|Housing Minister visits Wigan
Housing Minister John Healey is set to visit Wigan’s Scholes Village regeneration development (Thursday 11 March).
The minister will see two major projects featuring the new build of 52 homes to let and the refurbishment of six high rise blocks.
His first stop will be the new build development which is being delivered through a partnership between Wigan Council, Wigan and Leigh Housing and the Homes and Communities Agency. The site contains the first new social housing to be built in the town with the help of Council capital contributions for nearly 30 years.
The £5.8m development at Kay Close, Scholes is on the site where unpopular maisonette blocks formerly stood.
Janice Barton, Wigan and Leigh Housing’s Director of Strategy, Policy and Projects, said: “This major scheme is an excellent example of partnership working. It is the first new build development where the council has contributed capital funding in more than 30 years.
“Once complete the new build properties will be owned by Wigan and Leigh Housing and let in agreement with the council. Meeting the demand for affordable housing is one of the most important challenges we face.
Scholes Village is just part of our new build programme, which will see a total of 101 new homes built across the borough over the next 18 months.”
Wayne Bardsley, chairman of Bardsley Construction, said: “We’re one of the leading ‘partnering’ constructors in the North West and delighted to be involved with these outstanding projects.”
“We continue to benefit from our reputation for work for the public sector with an emphasis on partnerships with clients including local authorities, education bodies, housing associations and health authorities.”
The first set of new homes at Kay Close will be available from August 2010.
The Housing Minister will then visit Wigan and Leigh Housing’s £8.6m refurbishment of six high rise blocks at Scholes Village. The works involve internal and external renovation including cladding to improve insulation, replacement UPVC windows and fire prevention upgrades, with 631 flats benefiting.
Wigan and Leigh Housing tenant representatives and leaseholders have played a leading role in the scheme including shaping the programme and selecting the contractors, based on issues they saw as important, such as the external appearance of the blocks, how contactors would deal with vulnerable customers and residents wishes to avoid scaffold erected around their homes.

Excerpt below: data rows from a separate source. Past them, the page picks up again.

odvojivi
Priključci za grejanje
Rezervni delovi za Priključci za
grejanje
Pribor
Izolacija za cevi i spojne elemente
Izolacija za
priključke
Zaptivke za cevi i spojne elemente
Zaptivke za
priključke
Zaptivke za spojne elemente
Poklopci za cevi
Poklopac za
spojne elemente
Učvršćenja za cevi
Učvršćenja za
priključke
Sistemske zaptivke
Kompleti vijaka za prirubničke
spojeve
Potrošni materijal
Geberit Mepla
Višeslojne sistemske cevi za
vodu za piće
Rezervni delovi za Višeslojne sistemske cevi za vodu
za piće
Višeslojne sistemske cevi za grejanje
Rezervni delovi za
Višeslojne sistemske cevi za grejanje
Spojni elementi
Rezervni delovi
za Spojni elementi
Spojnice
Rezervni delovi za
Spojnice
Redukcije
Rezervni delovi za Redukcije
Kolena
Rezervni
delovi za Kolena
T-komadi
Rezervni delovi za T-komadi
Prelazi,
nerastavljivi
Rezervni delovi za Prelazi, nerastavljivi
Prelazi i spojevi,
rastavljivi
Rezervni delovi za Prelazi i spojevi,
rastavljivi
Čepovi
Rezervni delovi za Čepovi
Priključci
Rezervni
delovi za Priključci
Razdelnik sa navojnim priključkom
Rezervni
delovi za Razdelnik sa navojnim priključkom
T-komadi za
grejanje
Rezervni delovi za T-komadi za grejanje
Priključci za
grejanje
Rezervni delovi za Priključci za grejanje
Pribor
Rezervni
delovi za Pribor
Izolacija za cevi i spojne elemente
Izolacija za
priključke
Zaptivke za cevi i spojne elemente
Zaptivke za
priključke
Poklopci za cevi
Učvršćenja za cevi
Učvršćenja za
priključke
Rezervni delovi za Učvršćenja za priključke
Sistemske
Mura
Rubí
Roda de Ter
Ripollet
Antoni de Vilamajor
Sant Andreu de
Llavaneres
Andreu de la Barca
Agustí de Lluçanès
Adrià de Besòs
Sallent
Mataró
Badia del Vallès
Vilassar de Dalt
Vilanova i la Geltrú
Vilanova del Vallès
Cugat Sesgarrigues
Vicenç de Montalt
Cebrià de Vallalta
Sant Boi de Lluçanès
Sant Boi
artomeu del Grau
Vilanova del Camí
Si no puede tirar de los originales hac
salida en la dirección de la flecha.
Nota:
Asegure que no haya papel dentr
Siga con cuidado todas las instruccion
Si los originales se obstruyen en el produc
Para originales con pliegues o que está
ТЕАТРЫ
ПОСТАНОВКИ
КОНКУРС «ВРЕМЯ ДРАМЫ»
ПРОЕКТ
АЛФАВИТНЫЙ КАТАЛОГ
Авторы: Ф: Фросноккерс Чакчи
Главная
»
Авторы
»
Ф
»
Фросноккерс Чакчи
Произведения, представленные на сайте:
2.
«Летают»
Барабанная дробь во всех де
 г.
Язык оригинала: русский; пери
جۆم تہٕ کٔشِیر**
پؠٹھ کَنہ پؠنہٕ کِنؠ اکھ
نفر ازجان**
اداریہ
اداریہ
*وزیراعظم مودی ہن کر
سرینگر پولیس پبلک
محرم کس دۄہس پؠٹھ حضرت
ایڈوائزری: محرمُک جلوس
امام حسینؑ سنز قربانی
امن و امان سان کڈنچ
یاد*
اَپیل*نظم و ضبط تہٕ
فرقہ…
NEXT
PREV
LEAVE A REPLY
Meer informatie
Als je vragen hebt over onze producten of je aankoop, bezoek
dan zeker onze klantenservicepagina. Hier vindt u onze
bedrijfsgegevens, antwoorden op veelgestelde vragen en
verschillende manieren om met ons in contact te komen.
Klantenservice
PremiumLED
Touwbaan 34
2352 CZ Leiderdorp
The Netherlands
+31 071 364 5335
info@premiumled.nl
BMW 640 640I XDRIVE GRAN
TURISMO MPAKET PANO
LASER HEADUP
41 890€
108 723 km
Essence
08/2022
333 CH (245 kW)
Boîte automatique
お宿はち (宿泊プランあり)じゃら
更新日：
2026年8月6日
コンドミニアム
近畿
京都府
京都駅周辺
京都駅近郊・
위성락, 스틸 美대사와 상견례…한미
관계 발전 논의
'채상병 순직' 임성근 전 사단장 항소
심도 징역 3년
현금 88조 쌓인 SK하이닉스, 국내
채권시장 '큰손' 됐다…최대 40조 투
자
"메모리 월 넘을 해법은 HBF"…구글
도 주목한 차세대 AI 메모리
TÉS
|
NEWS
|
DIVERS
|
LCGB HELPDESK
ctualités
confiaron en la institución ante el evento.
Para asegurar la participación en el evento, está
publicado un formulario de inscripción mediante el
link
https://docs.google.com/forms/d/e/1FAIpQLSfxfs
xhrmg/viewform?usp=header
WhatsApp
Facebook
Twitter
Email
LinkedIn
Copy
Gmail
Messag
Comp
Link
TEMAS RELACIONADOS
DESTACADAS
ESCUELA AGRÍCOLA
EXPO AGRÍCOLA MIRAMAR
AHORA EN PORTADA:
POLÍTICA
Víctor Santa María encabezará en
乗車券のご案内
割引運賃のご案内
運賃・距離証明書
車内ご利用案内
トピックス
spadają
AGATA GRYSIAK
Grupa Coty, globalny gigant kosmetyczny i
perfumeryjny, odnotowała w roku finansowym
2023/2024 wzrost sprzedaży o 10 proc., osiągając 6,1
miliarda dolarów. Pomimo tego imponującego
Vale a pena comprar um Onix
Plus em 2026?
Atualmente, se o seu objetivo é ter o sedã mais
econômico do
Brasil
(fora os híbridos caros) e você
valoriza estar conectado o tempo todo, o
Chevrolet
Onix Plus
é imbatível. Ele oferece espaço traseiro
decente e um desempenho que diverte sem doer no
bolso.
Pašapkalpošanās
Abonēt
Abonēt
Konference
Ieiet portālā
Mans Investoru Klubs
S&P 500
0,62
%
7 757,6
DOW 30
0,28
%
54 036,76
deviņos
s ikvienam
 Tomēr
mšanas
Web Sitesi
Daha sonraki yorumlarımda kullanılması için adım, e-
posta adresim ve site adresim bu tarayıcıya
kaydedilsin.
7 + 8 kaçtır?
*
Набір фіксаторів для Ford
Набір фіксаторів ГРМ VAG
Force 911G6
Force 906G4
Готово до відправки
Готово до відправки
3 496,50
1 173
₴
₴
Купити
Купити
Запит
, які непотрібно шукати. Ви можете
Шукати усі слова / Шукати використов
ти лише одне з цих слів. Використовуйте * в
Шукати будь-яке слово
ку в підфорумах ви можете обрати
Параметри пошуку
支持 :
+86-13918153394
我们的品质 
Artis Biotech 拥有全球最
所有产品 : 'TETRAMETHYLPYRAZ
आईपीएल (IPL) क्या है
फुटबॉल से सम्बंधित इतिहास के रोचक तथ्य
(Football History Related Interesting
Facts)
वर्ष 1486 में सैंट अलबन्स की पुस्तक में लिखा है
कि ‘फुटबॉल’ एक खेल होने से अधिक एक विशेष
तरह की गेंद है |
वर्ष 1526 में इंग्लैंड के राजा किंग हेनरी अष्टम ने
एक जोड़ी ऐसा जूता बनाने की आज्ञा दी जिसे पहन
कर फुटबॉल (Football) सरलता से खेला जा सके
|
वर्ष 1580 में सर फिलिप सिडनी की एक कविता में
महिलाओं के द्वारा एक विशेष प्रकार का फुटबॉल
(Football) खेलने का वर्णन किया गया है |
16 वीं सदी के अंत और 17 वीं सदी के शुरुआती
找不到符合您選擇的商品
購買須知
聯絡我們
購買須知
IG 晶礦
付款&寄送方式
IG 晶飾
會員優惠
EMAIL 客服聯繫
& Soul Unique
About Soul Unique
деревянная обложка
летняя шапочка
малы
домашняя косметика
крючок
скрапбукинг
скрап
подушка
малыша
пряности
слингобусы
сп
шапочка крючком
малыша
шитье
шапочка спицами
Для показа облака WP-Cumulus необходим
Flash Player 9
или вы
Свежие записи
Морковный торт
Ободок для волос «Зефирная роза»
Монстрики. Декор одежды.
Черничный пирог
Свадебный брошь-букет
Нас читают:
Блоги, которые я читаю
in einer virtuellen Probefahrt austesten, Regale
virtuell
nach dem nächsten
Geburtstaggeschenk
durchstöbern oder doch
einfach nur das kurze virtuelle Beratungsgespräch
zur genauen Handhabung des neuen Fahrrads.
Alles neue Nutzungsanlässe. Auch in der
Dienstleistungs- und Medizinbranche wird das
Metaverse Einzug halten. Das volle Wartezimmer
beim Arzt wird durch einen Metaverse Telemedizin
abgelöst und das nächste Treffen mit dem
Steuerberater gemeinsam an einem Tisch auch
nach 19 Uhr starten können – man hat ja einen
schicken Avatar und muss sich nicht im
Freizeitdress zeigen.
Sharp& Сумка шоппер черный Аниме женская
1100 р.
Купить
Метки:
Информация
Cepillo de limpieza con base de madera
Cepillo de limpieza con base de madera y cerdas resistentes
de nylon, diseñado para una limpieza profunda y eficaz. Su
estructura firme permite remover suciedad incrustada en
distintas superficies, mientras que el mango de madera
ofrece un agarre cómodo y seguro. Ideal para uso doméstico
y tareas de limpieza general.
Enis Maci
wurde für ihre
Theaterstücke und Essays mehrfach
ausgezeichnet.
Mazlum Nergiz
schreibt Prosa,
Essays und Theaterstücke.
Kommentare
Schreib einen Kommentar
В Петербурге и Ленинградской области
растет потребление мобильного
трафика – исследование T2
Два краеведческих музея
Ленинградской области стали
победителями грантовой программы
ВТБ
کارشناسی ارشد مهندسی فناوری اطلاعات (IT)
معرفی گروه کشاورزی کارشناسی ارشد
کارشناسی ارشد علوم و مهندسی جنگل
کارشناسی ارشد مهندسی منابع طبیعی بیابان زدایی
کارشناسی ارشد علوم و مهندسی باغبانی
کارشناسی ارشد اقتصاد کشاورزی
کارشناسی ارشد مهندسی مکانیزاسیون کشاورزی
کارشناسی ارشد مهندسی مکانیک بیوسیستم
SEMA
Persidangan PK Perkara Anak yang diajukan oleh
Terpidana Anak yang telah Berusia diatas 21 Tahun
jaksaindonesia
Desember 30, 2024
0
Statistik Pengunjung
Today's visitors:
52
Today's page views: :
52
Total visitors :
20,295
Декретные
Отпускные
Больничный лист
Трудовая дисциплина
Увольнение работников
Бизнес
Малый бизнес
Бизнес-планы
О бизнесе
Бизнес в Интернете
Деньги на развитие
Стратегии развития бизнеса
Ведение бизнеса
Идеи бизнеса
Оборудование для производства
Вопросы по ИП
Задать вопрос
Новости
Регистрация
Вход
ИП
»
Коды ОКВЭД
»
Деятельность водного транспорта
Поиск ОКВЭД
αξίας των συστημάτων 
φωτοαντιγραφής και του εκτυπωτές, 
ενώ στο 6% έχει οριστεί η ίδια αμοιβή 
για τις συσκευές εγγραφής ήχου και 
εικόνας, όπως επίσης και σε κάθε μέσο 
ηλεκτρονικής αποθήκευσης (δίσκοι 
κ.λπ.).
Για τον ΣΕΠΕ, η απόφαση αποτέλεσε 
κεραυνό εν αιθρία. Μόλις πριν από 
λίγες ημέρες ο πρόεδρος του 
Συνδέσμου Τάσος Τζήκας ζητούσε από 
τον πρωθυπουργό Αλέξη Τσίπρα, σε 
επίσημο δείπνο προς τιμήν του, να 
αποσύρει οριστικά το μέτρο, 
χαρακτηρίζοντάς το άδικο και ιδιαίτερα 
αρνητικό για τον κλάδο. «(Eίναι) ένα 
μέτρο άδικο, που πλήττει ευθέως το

Tenants and residents also agreed providing employment opportunities for local people was integral to the development. Over half of the 68 on-site workforce is local to Wigan and six apprentices have also been employed by the contractor. In addition all of the 3,830 new UPVC windows and doors used during the high rise refurbishment have been manufactured by Wigan based Metrolite Industries, a council owned workshop for people with disabilities.
The Scholes Village high rise regeneration project has also placed a big emphasis on reducing tenants’ fuel bills and protecting the environment. All of the UPVC and glass from the old windows is recycled. And the anticipated saving on fuel bills is approximately £300 per year.
Carbon emissions for the village are expected to be cut by 1136 tonnes per year as a result of the work, which has helped to attract £217,000 in Carbon Emission Reduction Target grants. Refurbishment work on the six high rise blocks at Scholes Village is due for completion this summer.
Wigan Council’s Cabinet Champion for Affordable Housing, Cllr Kevin Anderson, says: “We are delighted to welcome Mr Healey to Wigan to see at first hand some of the great work that is taking place as part of the Scholes Regeneration Project. The project is a testament to the borough’s pro-active approach to development and attracting investment for regeneration projects.
“Above all we have listened to the views of communities - our residents and tenants and have acted accordingly. This project is not only bringing much-needed new housing to this important area of central Wigan but is help to support a significant number of jobs in the construction industry.